“Drones” is a middling real-time thriller that chronicles a fictive crisis for two Air Force personnel, who find themselves at loggerheads when they spot an apparent terrorist thousands of miles away on surveillance video. Should they annihilate him with a button-push, no matter the cost in additional civilian lives? Originally conceived as a play by scenarist Matt Witten, the pic is efficiently helmed by veteran Rick Rosenthal (making his first bigscreen feature since 1988), but feels like an action movie struggling to escape being a single-interior two-hander. Limited theatrical launch June 27 will serve primarily to boost awareness of the pic’s simultaneous VOD/iTunes release; cable sales are possible.
Lt.
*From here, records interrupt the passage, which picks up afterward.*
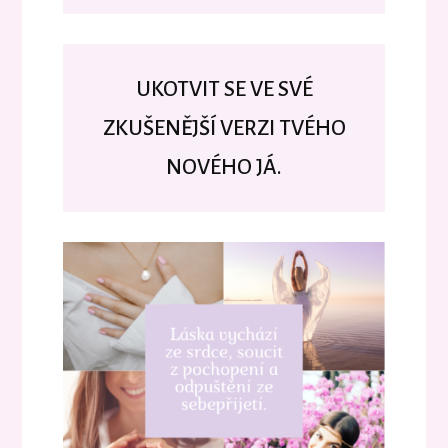
UKOTVIT SE VE SVÉ
ZKUŠENĚJŠÍ VERZI TVÉHO
NOVÉHO JÁ.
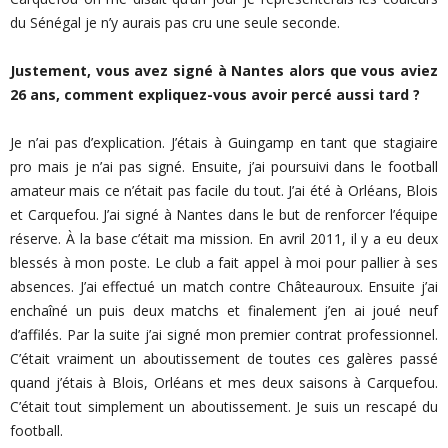
du Sénégal je n’y aurais pas cru une seule seconde.
Justement, vous avez signé à Nantes alors que vous aviez
26 ans, comment expliquez-vous avoir percé aussi tard ?
Je n’ai pas d’explication. J’étais à Guingamp en tant que stagiaire
pro mais je n’ai pas signé. Ensuite, j’ai poursuivi dans le football
amateur mais ce n’était pas facile du tout. J’ai été à Orléans, Blois
et Carquefou. J’ai signé à Nantes dans le but de renforcer l’équipe
réserve. À la base c’était ma mission. En avril 2011, il y a eu deux
blessés à mon poste. Le club a fait appel à moi pour pallier à ses
absences. J’ai effectué un match contre Châteauroux. Ensuite j’ai
enchaîné un puis deux matchs et finalement j’en ai joué neuf
d’affilés. Par la suite j’ai signé mon premier contrat professionnel.
C’était vraiment un aboutissement de toutes ces galères passé
quand j’étais à Blois, Orléans et mes deux saisons à Carquefou.
C’était tout simplement un aboutissement. Je suis un rescapé du
football.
Sue Lawson (Eloise Mumford) aced flight school but has been temporarily grounded due to an eye injury. Ergo, it’s her first day sweltering in a Nevada base trailer where she and more experienced subordinate Bowles (Matt O’Leary) share a shift monitoring the generally dull goings-on at a rural Middle Eastern location where the family of a highly sought-after terrorist lives. That actual target’s whereabouts are unknown, but Lawson guesses, from a flurry of seemingly innocuous activity, that he might in fact be about to arrive for a rare clandestine visit.
Bowles is eager to nuke the mofo, as are their superiors; it would provide a triumph for the U.S. military at a moment when there’s been much bad news amid our seemingly neverending post-9/11 military engagements abroad. Lawson, however, begins to question whether the visitor really is the man they’re looking for — or, even if he is, whether that man is actually the Al Qaeda operative claimed by U.S. intel. Either way, a dozen civilians, including women and children, will die along with him if the drone strike goes ahead.
Lawson’s crisis of conscience and rising tension with the gung-ho Bowles (not to mention their long-distance commanders) should be enough to sustain a drama that lasts just over 70 minutes, not including opening/closing credits. But the screenplay goes overboard piling on too many other late-breaking complications, including a contrived personal tie between Lawson and the target, a role reversal and then a physical fight between the leads. All this “Bourne”-level intrigue feels excessive in a story otherwise so tightly focused in temporal and spatial terms.
Also problematic is the central character dynamic, whether due to writing, thesping or both. (The only other notable speaking roles go to Whip Hubley and William Russ as high-ranking officials who communicate via monitor.) Lawson chafes at Bowles’ jokey belittling of her gender and privilege (as a four-star general’s daughter), yet too soon lives up to the proffered female stereotype of not being “equipped to make cold, strategic decisions.” If she’s been raised in a military family and gotten this far career-wise (with honors), why does she let a self-described “hotshot punk who barely graduated high school” rattle her so easily?
Both pic and performer oversell the queasy greenhorn thing early on, undercutting the punch of the character’s later moral qualms. O’Leary, excellent in the recent indie sleepers “Fat Kid Rules the World” and “Natural Selection,” is OK in a role that doesn’t reveal or require much beyond its first impressions.
Brief breaks in the Nevada desert and frequent views of the unspecified (Afghanistan?) locale transmitted via satellite can only do so much to alleviate the claustrophobic concept. Nonetheless, Rosenthal, his d.p. son Noah, and editor Michelle M. Witten maintain a decent amount of tension, considerably boosted by Cody Westheimer’s anxious score.